### Requirement
Select every line below containing the word "informations".

### Extracted page text data

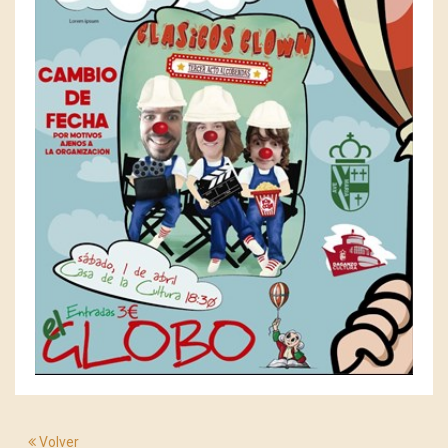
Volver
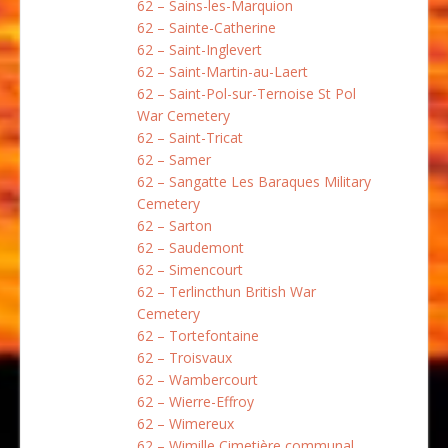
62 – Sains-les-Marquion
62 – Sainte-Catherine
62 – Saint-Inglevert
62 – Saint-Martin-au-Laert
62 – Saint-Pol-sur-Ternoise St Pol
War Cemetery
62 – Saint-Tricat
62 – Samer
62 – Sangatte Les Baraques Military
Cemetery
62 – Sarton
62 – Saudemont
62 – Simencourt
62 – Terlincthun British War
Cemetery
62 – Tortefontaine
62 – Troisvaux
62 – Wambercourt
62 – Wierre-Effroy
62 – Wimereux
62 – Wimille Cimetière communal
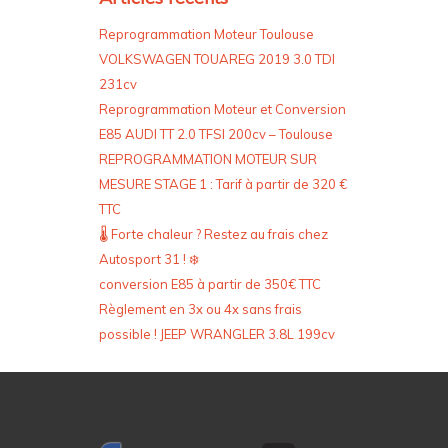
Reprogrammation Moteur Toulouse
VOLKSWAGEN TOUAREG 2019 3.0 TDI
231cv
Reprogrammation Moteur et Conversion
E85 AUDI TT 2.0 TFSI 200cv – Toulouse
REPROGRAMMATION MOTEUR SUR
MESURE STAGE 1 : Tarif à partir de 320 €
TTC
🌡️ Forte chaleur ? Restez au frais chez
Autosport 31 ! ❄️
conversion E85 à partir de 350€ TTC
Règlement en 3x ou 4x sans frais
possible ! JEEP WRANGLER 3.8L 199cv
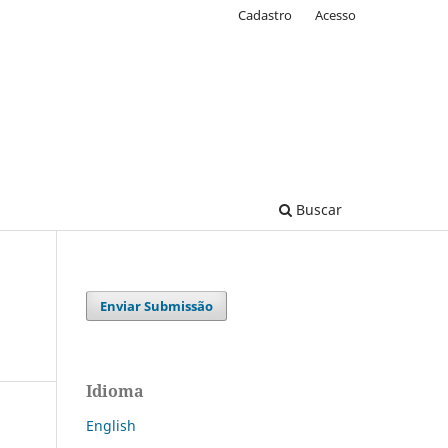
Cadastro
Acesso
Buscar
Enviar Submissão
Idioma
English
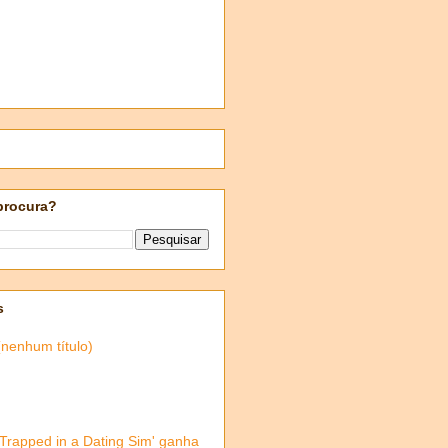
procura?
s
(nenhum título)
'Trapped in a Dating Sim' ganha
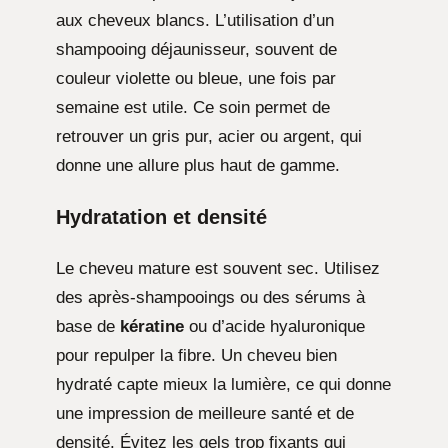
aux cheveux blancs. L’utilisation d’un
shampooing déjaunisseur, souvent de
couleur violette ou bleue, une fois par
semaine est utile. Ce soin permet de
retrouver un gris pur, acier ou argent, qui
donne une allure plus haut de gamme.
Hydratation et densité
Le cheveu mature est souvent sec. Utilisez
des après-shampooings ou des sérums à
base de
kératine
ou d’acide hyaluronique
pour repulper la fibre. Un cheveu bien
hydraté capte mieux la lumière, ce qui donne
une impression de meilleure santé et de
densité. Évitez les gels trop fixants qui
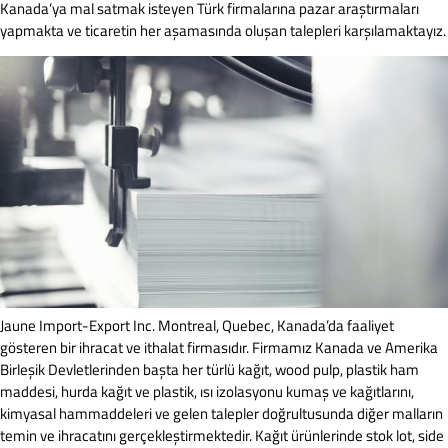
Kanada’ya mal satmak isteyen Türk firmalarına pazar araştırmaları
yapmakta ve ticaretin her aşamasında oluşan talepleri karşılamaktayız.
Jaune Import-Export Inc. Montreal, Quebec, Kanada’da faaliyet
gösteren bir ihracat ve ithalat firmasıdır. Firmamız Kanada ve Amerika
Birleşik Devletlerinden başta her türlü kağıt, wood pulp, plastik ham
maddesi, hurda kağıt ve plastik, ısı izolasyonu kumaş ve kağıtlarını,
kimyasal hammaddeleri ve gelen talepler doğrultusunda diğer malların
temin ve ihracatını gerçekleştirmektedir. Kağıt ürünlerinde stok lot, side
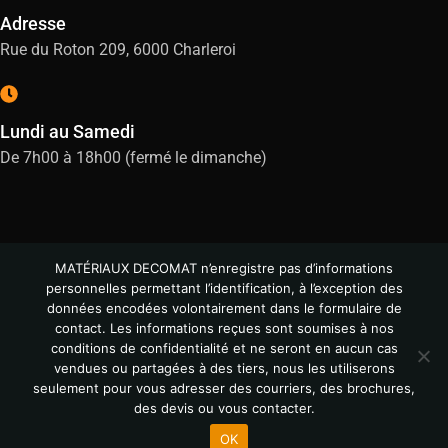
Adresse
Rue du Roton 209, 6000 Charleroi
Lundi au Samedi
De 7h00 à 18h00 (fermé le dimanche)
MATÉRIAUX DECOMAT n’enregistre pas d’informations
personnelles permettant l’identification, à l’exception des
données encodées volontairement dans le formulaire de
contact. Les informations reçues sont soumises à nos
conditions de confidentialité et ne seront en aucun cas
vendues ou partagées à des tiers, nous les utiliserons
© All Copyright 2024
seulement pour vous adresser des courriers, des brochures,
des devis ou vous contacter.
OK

### Expected answer
MATÉRIAUX DECOMAT n’enregistre pas d’informations
contact. Les informations reçues sont soumises à nos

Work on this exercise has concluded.